Of course you could trade implementation complexity for speed as always. My main point was to have effective ECC without any additional support from motherboard and memory modules.




The important detail to make your theory plausible, and without a huge performance impact and/or jittering, is how the kernel memory management system is going to decide what exactly is those "relatively few pages" on a server that runs a plentiful of processes, many of them including critical/heavy ones such as databases? One such example comes to my mind - transparent huge pages. And it didn't turn out to be quite successful.

I imagine soft-ECC would be more plausible if it could be applied/enabled:

1. Per-process (e.g. whole application)

2. Or fine-grained per-allocation within a process/application

I think both could be implemented through a (system) memory allocator by taking the advantage of page alignment LSBs and/or (non) addressable bits of the virtual memory.

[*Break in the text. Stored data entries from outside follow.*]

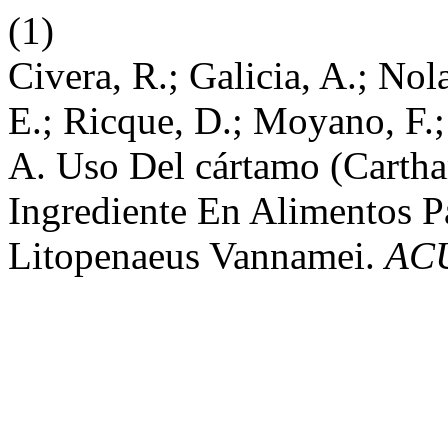
(1)
Civera, R.; Galicia, A.; Nol
E.; Ricque, D.; Moyano, F.; 
A. Uso Del cártamo (Carth
Ingrediente En Alimentos P
Litopenaeus Vannamei.
AC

Those spare bits in memory can be used to store the encoding of ECC algorithm (Hamming, Reed-Solomon, or something more primitive but less robust).

And then, depending on the ECC algo, one could substantially minimize the performance impact of encode/decode by using SIMD.


I imagined executable pages and pages explicitly marked by the application/kernel via VirtualProtect[1] or similar.

Of course an application that marks GB of data this way could play havoc with other processes, so maybe some OS limits on how many non-executable pages a process can mark may be needed.

And there certainly might be some further dragons I'm not considering.